/LambdaSchoolDataScience

Completed assignments and coding challenges from the Lambda School Data Science program.

Primary LanguageJupyter NotebookMIT LicenseMIT

Lambda School Data Science with Machine Learning

Completed assignments and coding challenges from the Lambda School Data Science program.

Environment

The majority of the work from the first half of the curriculum is done within IPython notebooks run in Google's Colaboratory environment. No dependencies need to be installed on a local machine to save and work with these notebooks in Google Drive.

For assignments and coding challenges requiring installations on the local machine, instructions are provided with the specific week, or assignment. Generally, most programming is done in Python 3. I used Anaconda to create virtual environments for each new assignment in order to keep my root installation clean.
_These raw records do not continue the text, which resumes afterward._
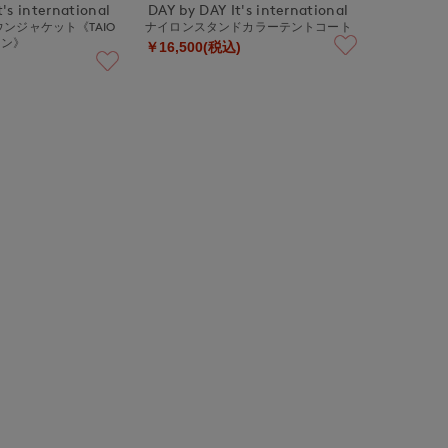
's international
DAY by DAY It's international
ンジャケット《TAIO
ナイロンスタンドカラーテントコート
ョン》
￥16,500(税込)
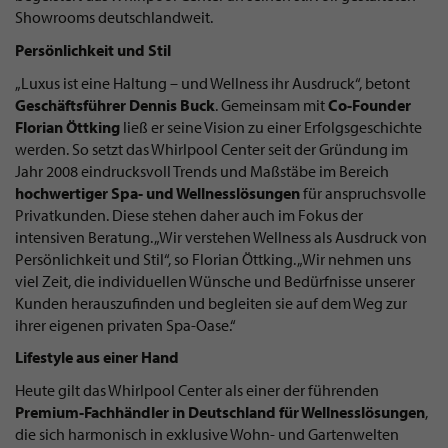
Showrooms deutschlandweit.
Persönlichkeit und Stil
„Luxus ist eine Haltung – und Wellness ihr Ausdruck“, betont
Geschäftsführer Dennis Buck
. Gemeinsam mit
Co-Founder
Florian Öttking
ließ er seine Vision zu einer Erfolgsgeschichte
werden. So setzt das Whirlpool Center seit der Gründung im
Jahr 2008 eindrucksvoll Trends und Maßstäbe im Bereich
hochwertiger Spa- und Wellnesslösungen
für anspruchsvolle
Privatkunden. Diese stehen daher auch im Fokus der
intensiven Beratung. „Wir verstehen Wellness als Ausdruck von
Persönlichkeit und Stil“, so Florian Öttking. „Wir nehmen uns
viel Zeit, die individuellen Wünsche und Bedürfnisse unserer
Kunden herauszufinden und begleiten sie auf dem Weg zur
ihrer eigenen privaten Spa-Oase.“
Lifestyle aus einer Hand
Heute gilt das Whirlpool Center als einer der führenden
Premium-Fachhändler in Deutschland für Wellnesslösungen
,
die sich harmonisch in exklusive Wohn- und Gartenwelten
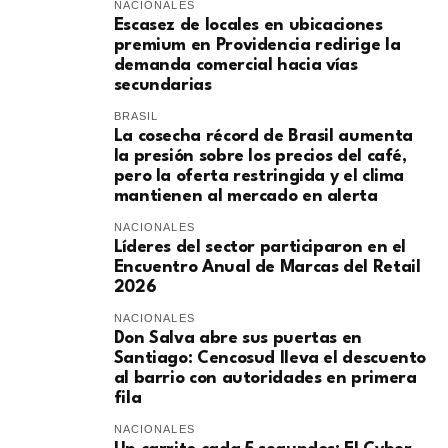
NACIONALES
Escasez de locales en ubicaciones
premium en Providencia redirige la
demanda comercial hacia vías
secundarias
BRASIL
La cosecha récord de Brasil aumenta
la presión sobre los precios del café,
pero la oferta restringida y el clima
mantienen al mercado en alerta
NACIONALES
Líderes del sector participaron en el
Encuentro Anual de Marcas del Retail
2026
NACIONALES
Don Salva abre sus puertas en
Santiago: Cencosud lleva el descuento
al barrio con autoridades en primera
fila
NACIONALES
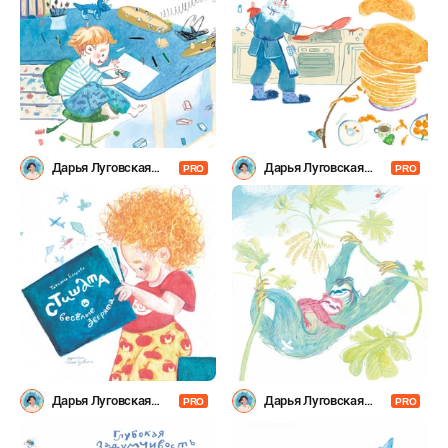
Дарья Луговская
Дарья Луговская
PRO
PRO
(Laflartae)
(Laflartae)
Дарья Луговская
Дарья Луговская
PRO
PRO
(Laflartae)
(Laflartae)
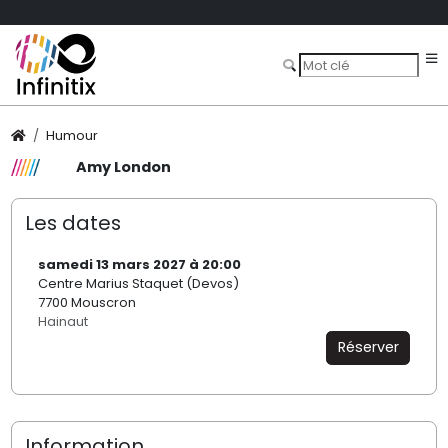
Humour
Amy London
Les dates
samedi 13 mars 2027 à 20:00
Centre Marius Staquet (Devos)
7700 Mouscron
Hainaut
Réserver
Information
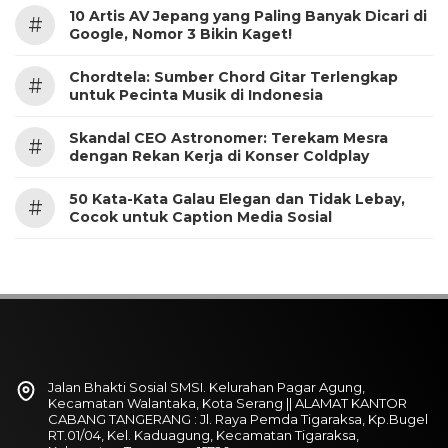
10 Artis AV Jepang yang Paling Banyak Dicari di
#
Google, Nomor 3 Bikin Kaget!
Chordtela: Sumber Chord Gitar Terlengkap
#
untuk Pecinta Musik di Indonesia
Skandal CEO Astronomer: Terekam Mesra
#
dengan Rekan Kerja di Konser Coldplay
50 Kata-Kata Galau Elegan dan Tidak Lebay,
#
Cocok untuk Caption Media Sosial
Jalan Bhakti Sosial SMSI. Kelurahan Pagar Agung,
Kecamatan Walantaka, Kota Serang || ALAMAT KANTOR
CABANG TANGERANG : Jl. Raya Pemda Tigaraksa, Kp.Bugel
RT.01/04, Kel. Kaduagung, Kecamatan Tigaraksa,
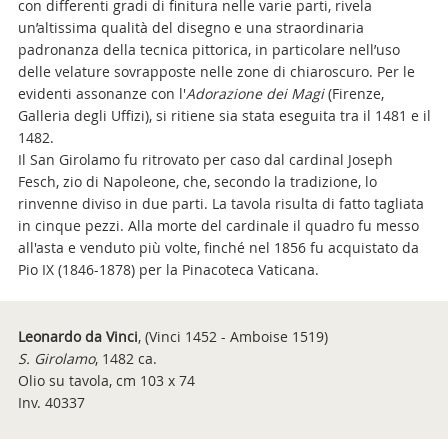
con differenti gradi di finitura nelle varie parti, rivela
un’altissima qualità del disegno e una straordinaria
padronanza della tecnica pittorica, in particolare nell’uso
delle velature sovrapposte nelle zone di chiaroscuro. Per le
evidenti assonanze con l'
Adorazione dei Magi
(Firenze,
Galleria degli Uffizi), si ritiene sia stata eseguita tra il 1481 e il
1482.
Il San Girolamo fu ritrovato per caso dal cardinal Joseph
Fesch, zio di Napoleone, che, secondo la tradizione, lo
rinvenne diviso in due parti. La tavola risulta di fatto tagliata
in cinque pezzi. Alla morte del cardinale il quadro fu messo
all'asta e venduto più volte, finché nel 1856 fu acquistato da
Pio IX (1846-1878) per la Pinacoteca Vaticana.
Leonardo da Vinci
, (Vinci 1452 - Amboise 1519)
S. Girolamo
, 1482 ca.
Olio su tavola, cm 103 x 74
Inv. 40337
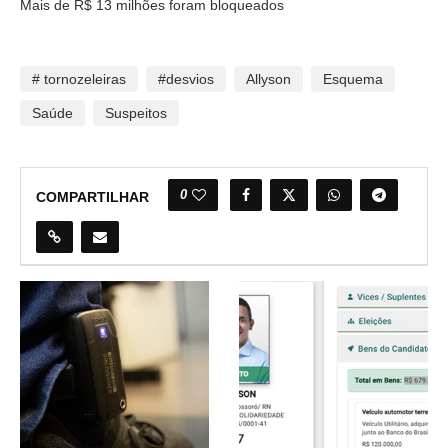
Mais de R$ 13 milhões foram bloqueados
# tornozeleiras
#desvios
Allyson
Esquema
Saúde
Suspeitos
0
COMPARTILHAR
Articles Published while at Lambda School

Organization

Lambda School's instruction is divided into 5-day sprints. Each sprint has an overall topic, and will contain one or more "modules" - more specific subtopics. For the first four days, there are short code challenges meant to introduce the material, as well as more in-depth assignments. Occasionally, some days will have no code challenge in favor of some other assignment or reading.

Each sprint is capped off with a comprehensive challenge that covers the breadth of the material, but not in as much depth as the weekly assignments. The material of the Sprint Challenge corresponds directly to the "learning objectives" of each module. The code challenges and assignments for a particular week can be found in the directory for that week.

Animations and Interactivity

GitHub's rendering of notebooks does not include animations rendered in the notebook outputs as JavaScript widgets. To view these, and certain other interactive elements, use nbviewer.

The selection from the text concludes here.